_TASK BRIEF_. Only an exact repetition is needed: the lines from the start of the listing below through the line that contains "رخ کشیدن قدرت تصویر برداری شب", pictures omitted.

_SOURCE MATERIAL_.
────────────────

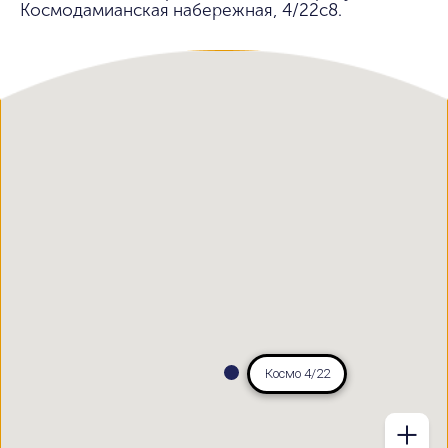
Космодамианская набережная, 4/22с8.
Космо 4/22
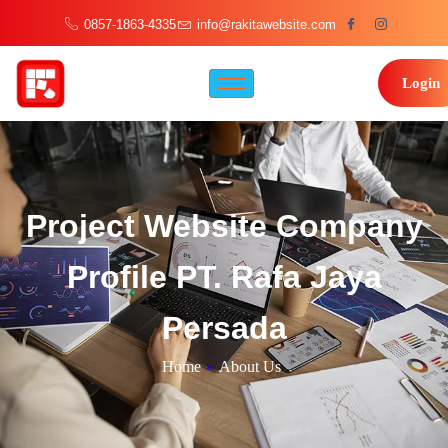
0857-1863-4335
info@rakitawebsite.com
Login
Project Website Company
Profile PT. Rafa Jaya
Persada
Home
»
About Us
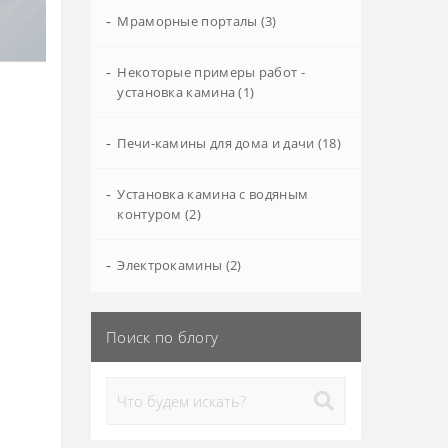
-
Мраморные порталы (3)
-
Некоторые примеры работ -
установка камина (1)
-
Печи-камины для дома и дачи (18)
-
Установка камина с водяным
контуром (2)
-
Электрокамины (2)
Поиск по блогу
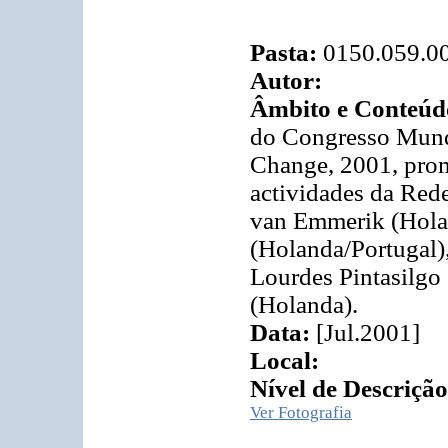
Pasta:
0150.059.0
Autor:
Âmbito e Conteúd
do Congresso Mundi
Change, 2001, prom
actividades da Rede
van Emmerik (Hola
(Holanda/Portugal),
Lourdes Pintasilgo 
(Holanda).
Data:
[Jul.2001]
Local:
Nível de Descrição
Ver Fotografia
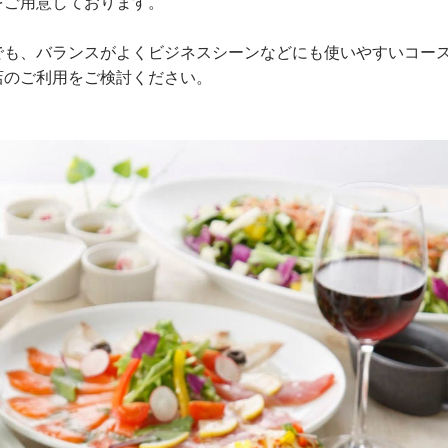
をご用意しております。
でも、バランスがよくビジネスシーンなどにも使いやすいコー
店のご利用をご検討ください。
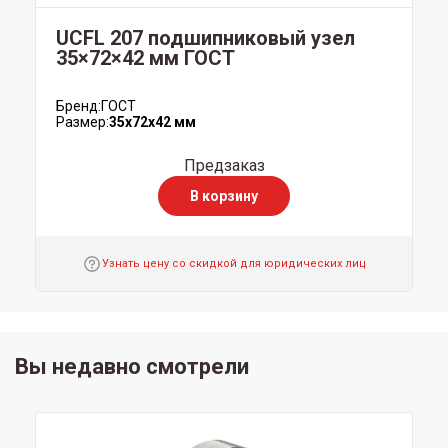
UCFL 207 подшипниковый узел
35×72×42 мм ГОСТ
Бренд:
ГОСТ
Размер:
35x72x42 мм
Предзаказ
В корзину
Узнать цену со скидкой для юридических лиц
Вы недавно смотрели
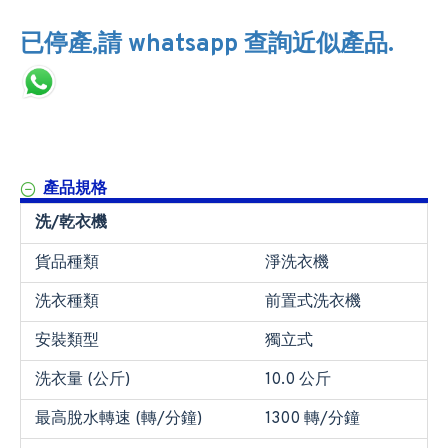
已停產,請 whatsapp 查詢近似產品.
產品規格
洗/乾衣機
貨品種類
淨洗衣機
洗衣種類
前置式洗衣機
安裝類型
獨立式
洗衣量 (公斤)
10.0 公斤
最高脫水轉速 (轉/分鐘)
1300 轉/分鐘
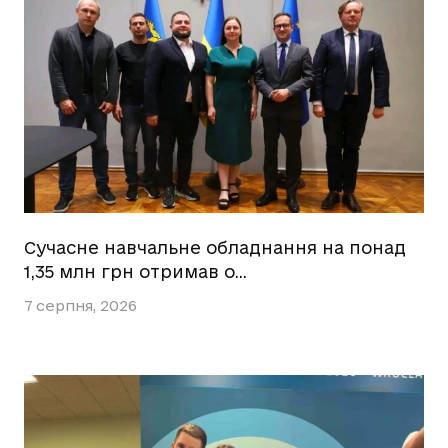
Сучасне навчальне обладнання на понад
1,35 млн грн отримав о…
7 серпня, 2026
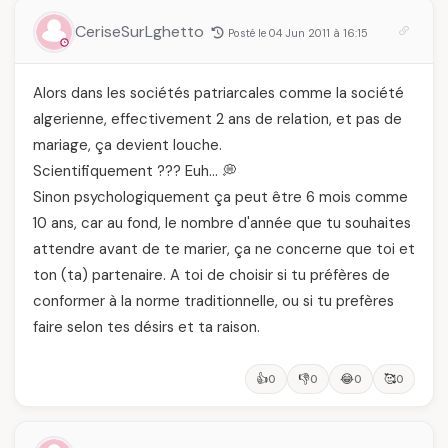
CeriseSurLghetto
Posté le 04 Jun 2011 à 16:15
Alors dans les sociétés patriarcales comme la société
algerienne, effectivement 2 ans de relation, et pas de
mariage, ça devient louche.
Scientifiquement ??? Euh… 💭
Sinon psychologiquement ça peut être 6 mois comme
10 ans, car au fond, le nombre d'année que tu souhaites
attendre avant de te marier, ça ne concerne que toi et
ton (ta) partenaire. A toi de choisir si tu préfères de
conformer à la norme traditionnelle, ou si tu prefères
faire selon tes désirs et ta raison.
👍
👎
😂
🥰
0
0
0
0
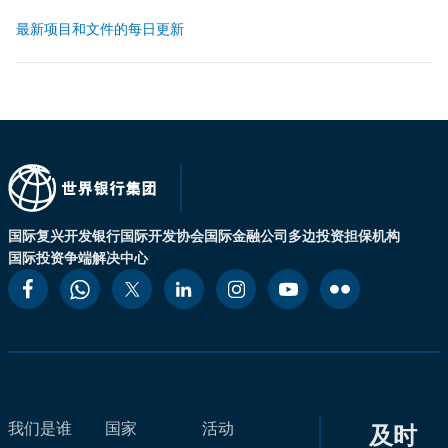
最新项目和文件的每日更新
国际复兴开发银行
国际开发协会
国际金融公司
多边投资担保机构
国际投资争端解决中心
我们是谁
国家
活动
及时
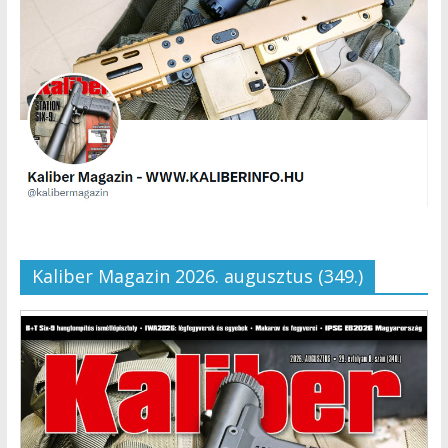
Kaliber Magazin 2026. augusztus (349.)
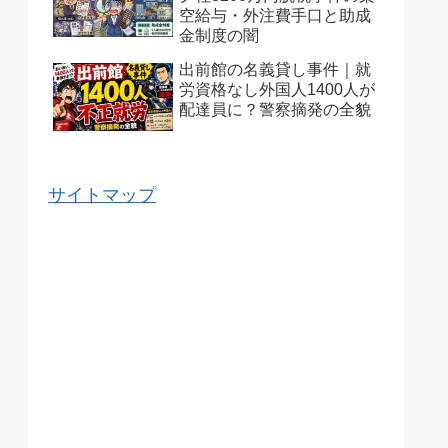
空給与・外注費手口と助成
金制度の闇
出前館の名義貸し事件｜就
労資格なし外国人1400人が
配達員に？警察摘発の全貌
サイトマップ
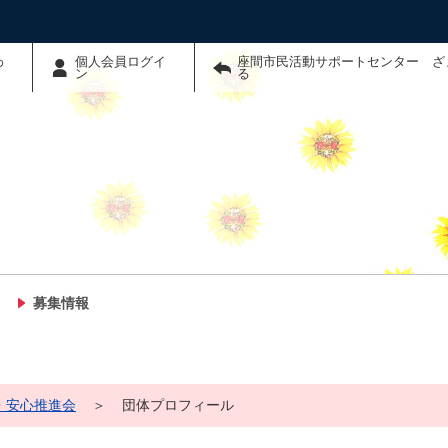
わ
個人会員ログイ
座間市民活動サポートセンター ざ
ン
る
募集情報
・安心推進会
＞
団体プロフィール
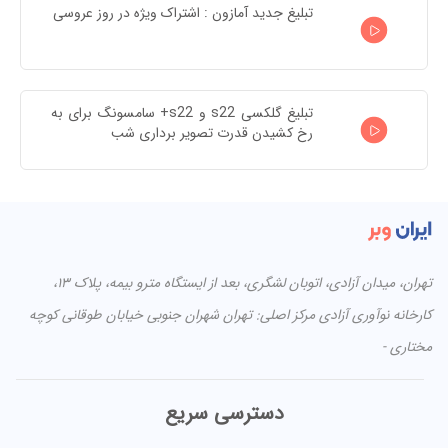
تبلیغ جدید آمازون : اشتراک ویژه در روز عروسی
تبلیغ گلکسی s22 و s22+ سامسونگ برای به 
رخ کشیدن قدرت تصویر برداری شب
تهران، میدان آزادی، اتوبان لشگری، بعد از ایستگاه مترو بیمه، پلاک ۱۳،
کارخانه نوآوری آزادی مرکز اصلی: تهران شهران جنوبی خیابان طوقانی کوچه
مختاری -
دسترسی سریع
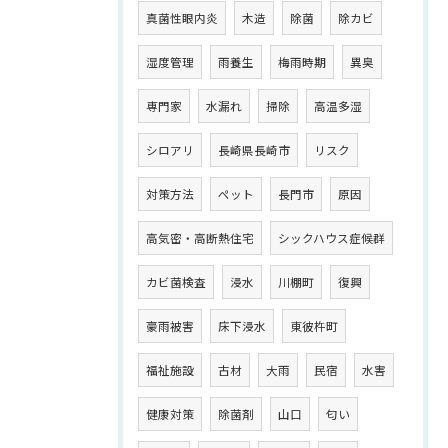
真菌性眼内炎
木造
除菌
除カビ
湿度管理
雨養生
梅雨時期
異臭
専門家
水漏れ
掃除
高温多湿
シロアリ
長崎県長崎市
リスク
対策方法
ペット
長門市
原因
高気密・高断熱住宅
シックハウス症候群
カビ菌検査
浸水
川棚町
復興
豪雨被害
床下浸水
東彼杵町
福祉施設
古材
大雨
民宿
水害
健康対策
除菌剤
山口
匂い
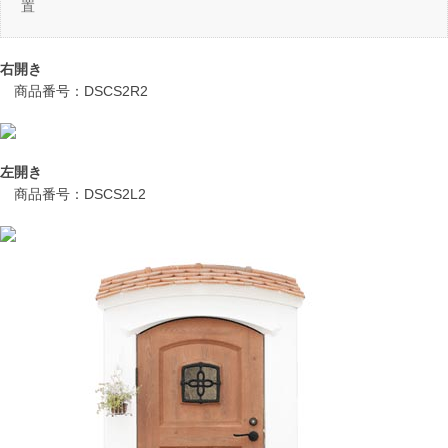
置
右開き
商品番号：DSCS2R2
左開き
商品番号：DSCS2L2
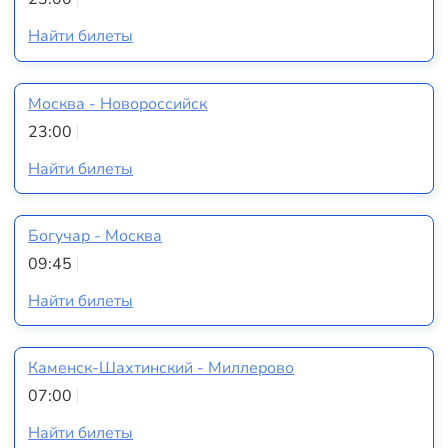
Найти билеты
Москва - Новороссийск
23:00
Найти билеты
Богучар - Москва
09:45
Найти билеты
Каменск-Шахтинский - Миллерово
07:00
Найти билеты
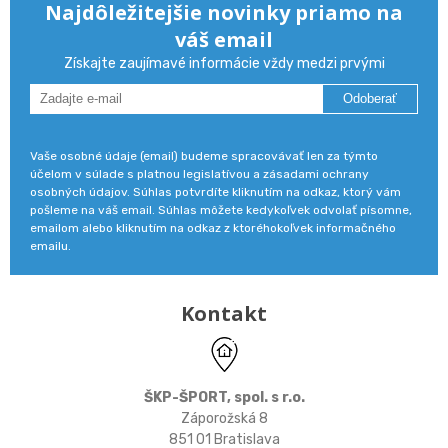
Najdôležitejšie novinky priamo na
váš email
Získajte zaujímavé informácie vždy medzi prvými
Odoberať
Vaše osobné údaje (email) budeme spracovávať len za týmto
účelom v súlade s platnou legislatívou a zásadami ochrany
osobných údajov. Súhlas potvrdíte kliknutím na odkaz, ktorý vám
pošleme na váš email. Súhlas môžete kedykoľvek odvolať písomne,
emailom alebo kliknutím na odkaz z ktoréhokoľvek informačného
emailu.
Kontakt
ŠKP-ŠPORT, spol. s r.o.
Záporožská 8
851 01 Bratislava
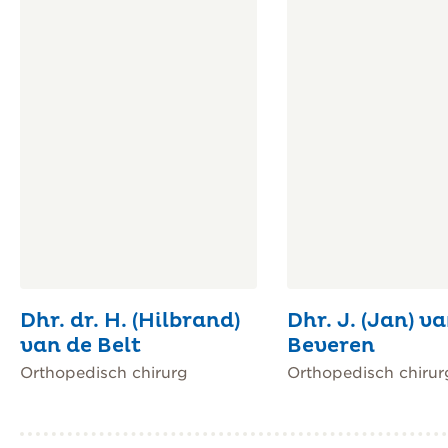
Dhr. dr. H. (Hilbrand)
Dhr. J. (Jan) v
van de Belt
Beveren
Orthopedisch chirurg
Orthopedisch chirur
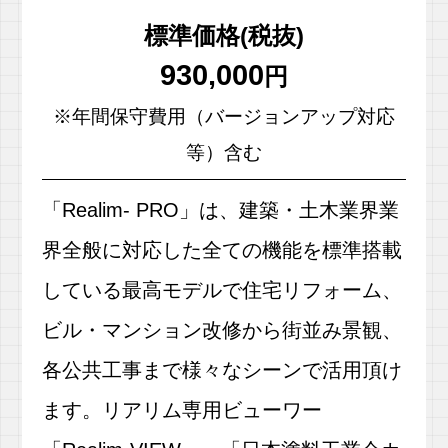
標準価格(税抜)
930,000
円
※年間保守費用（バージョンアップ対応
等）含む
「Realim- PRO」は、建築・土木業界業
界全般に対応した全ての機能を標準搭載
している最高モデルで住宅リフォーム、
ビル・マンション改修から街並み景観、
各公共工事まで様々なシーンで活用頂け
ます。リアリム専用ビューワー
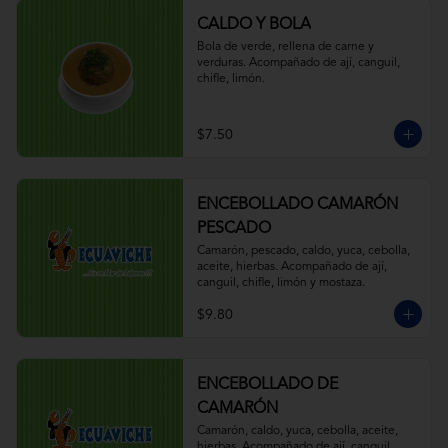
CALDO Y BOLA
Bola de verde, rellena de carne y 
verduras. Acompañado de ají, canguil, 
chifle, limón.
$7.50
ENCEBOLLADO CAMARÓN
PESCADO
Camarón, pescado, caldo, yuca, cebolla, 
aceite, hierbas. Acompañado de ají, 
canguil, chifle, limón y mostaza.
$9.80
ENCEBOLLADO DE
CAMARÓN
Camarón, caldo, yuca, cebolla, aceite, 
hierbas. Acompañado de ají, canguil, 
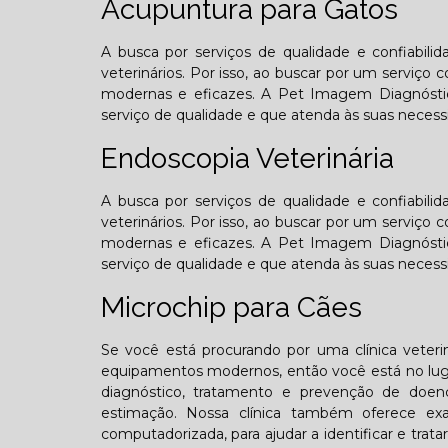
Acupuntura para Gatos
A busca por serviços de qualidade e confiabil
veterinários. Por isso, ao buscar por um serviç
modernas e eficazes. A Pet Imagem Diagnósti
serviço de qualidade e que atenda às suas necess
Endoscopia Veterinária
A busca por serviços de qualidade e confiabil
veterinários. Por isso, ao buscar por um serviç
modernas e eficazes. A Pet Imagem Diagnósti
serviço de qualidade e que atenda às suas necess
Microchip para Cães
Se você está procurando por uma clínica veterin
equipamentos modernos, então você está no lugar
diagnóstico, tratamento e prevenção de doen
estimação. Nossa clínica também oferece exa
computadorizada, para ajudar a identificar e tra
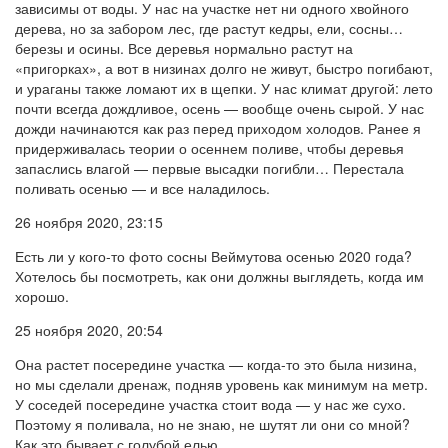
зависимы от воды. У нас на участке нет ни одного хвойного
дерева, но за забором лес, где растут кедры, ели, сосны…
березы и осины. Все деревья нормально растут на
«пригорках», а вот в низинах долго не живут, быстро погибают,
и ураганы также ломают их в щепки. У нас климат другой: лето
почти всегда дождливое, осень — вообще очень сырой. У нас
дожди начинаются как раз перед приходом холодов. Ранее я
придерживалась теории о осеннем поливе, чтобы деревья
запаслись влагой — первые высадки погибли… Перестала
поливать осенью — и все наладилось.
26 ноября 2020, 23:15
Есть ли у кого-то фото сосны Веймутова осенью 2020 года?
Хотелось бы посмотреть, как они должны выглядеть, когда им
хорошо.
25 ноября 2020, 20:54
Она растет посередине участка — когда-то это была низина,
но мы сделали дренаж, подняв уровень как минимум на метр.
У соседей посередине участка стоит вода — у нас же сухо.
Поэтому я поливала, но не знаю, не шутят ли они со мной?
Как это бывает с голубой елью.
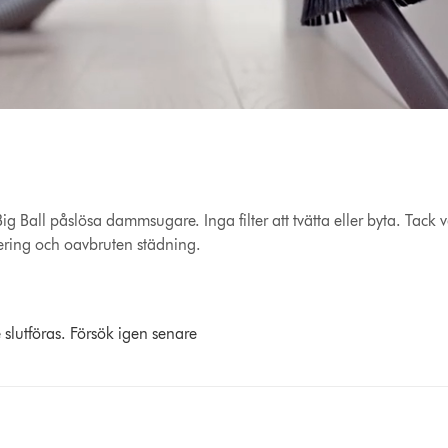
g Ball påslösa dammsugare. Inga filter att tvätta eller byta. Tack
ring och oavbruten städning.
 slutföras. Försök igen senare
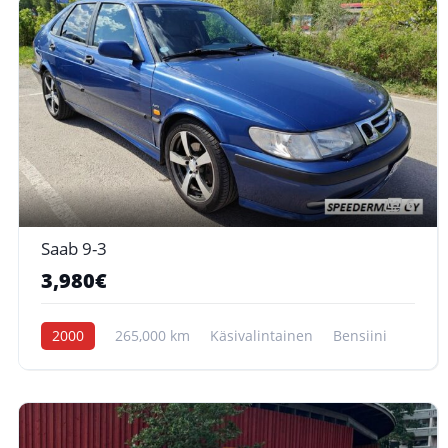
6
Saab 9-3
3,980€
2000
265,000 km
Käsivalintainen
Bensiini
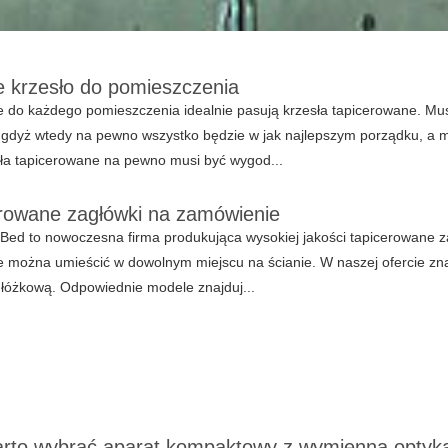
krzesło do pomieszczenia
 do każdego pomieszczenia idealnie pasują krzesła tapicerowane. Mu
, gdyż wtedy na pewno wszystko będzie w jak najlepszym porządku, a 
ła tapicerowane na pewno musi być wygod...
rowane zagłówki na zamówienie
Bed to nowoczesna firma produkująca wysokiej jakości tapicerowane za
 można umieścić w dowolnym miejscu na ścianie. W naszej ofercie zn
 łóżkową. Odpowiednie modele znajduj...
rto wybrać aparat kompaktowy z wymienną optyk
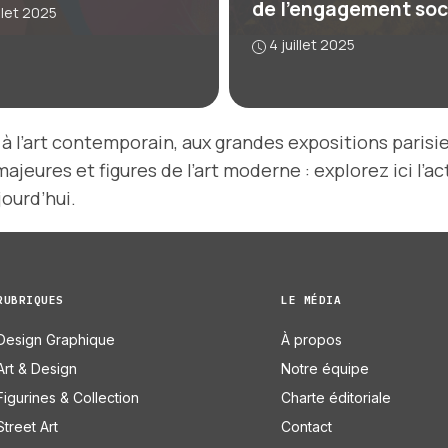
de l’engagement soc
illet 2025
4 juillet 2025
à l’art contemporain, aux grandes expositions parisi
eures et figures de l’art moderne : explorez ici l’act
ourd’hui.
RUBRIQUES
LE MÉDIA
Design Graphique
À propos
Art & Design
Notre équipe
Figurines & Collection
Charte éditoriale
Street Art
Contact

────────────────

_TASK OUTPUT_.
Космодамианская набережная, 4/22с8.
Космо 4/22
0857-1863-4335
info@rakitawebsite.com
Login
Project Website Company
Profile PT. Rafa Jaya
Persada
Home
»
About Us
-
Мраморные порталы (3)
-
Некоторые примеры работ -
установка камина (1)
-
Печи-камины для дома и дачи (18)
-
Установка камина с водяным
контуром (2)
-
Электрокамины (2)
Поиск по блогу
Pasta:
0150.059.0
Autor:
Âmbito e Conteúd
do Congresso Mundi
Change, 2001, prom
actividades da Rede
van Emmerik (Hola
(Holanda/Portugal),
Lourdes Pintasilgo 
(Holanda).
Data:
[Jul.2001]
Local:
Nível de Descrição
Ver Fotografia
をご用意しております。
でも、バランスがよくビジネスシーンなどにも使いやすいコー
店のご利用をご検討ください。
UCFL 207 подшипниковый узел
35×72×42 мм ГОСТ
Бренд:
ГОСТ
Размер:
35x72x42 мм
Предзаказ
В корзину
Узнать цену со скидкой для юридических лиц
Вы недавно смотрели
已停產,請 whatsapp 查詢近似產品.
產品規格
洗/乾衣機
貨品種類
淨洗衣機
洗衣種類
前置式洗衣機
安裝類型
獨立式
洗衣量 (公斤)
10.0 公斤
最高脫水轉速 (轉/分鐘)
1300 轉/分鐘
Сучасне навчальне обладнання на понад
1,35 млн грн отримав о…
7 серпня, 2026
CeriseSurLghetto
Posté le 04 Jun 2011 à 16:15
Alors dans les sociétés patriarcales comme la société
algerienne, effectivement 2 ans de relation, et pas de
mariage, ça devient louche.
Scientifiquement ??? Euh… 💭
Sinon psychologiquement ça peut être 6 mois comme
10 ans, car au fond, le nombre d'année que tu souhaites
attendre avant de te marier, ça ne concerne que toi et
ton (ta) partenaire. A toi de choisir si tu préfères de
conformer à la norme traditionnelle, ou si tu prefères
faire selon tes désirs et ta raison.
👍
👎
😂
🥰
0
0
0
0
最新项目和文件的每日更新
国际复兴开发银行
国际开发协会
国际金融公司
多边投资担保机构
国际投资争端解决中心
我们是谁
国家
活动
及时
Kaliber Magazin 2026. augusztus (349.)
空給与・外注費手口と助成
金制度の闇
出前館の名義貸し事件｜就
労資格なし外国人1400人が
配達員に？警察摘発の全貌
サイトマップ
わ
個人会員ログイ
座間市民活動サポートセンター ざ
ン
る
募集情報
・安心推進会
＞
団体プロフィール
تبلیغ جدید آمازون : اشتراک ویژه در روز عروسی
تبلیغ گلکسی s22 و s22+ سامسونگ برای به 
رخ کشیدن قدرت تصویر برداری شب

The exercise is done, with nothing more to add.